The parish includes the Willows and Wetlands visitor centre which offers tours of more than 80 acres (0.12 sq mi) of withies, willow yards and basket workshops and explains the place of willow in the history of the Somerset Levels. Lovell's Farm has a withy boiler that was built in 1906.

Slough Farmhouse, formerly called Slough Court, was built in the late Middle Ages as a fortified manor house. It is a Grade II* listed building.

==Governance==
The civil parish has a parish council.

For local government purposes, since 1 April 2023, the village comes under the unitary authority of Somerset Council. Prior to this, it was part of the non-metropolitan district of Somerset West and Taunton (formed on 1 April 2019) and, before this, the district of Taunton Deane (established under the Local Government Act 1972). From 1894 to 1974, for local government purposes, Stoke St Gregory was part of Taunton Rural District.

Stoke St Gregory is part of Taunton and Wellington county constituency, represented in the House of Commons of the Parliament of the United Kingdom. It elects one member of parliament (MP) by the first past the post system of election.

==Church and chapel==
The Church of England parish of church of St Gregory was built in the 14th century. It has some 15th- and 18th-century features, was twice restored in the 19th century and is a Grade I listed building. There is a set of 17th- or 18th-century stocks in the churchyard. Nearby may be found the grave of Bunny Austin, renowned 1930s tennis champion.
The churchyard is home to generations of the Hembrow family.

The Baptist Church was built in 1895 and has stables at the rear.

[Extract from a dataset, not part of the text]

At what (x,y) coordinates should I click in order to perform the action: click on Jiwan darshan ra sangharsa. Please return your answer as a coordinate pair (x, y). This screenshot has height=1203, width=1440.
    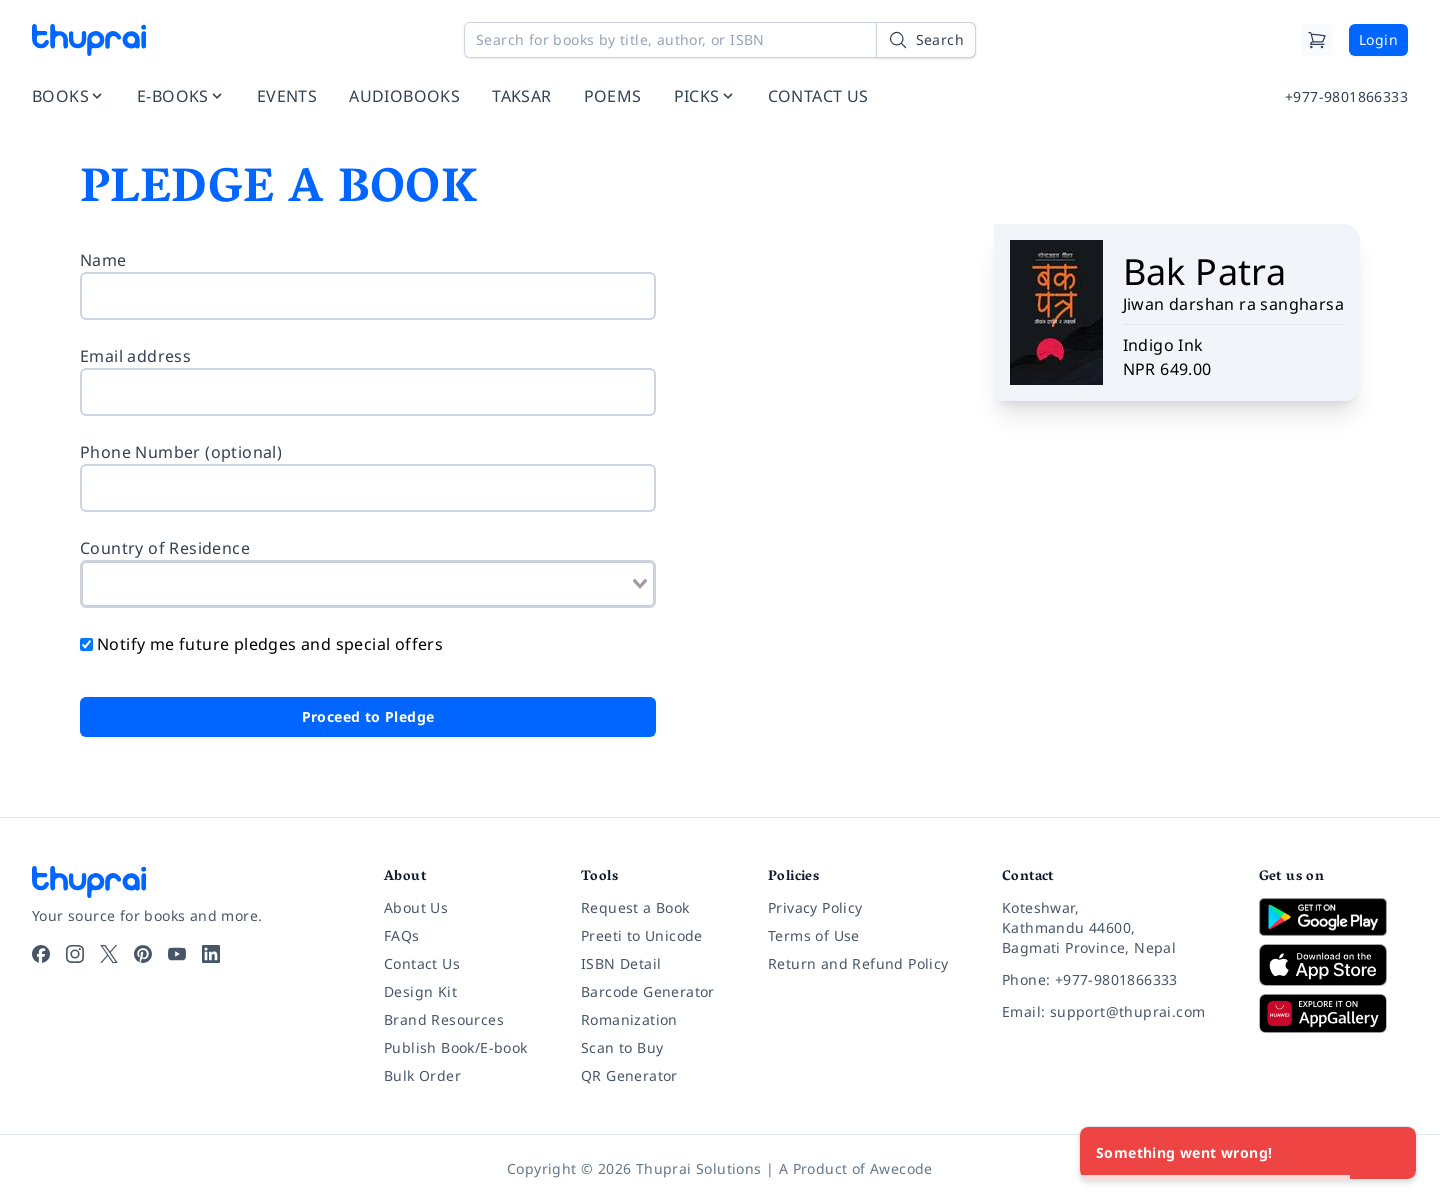
    Looking at the image, I should click on (1233, 304).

==Williams Hall (The Village Hall)==
The original hall, a converted barn, had been donated by a Miss Williams in 1931. The objective of the Trust, as stated in the original Deed, is:

"The provision and maintenance of a village hall for the use of the inhabitants of Stoke St Gregory without distinction of political, religious or other opinions".

The "new" Stoke St Gregory village hall – the Williams Hall – was opened in 2006. The project to replace the old hall was largely funded through the efforts of those in the village who passionately believed in a facility to serve and support the local community.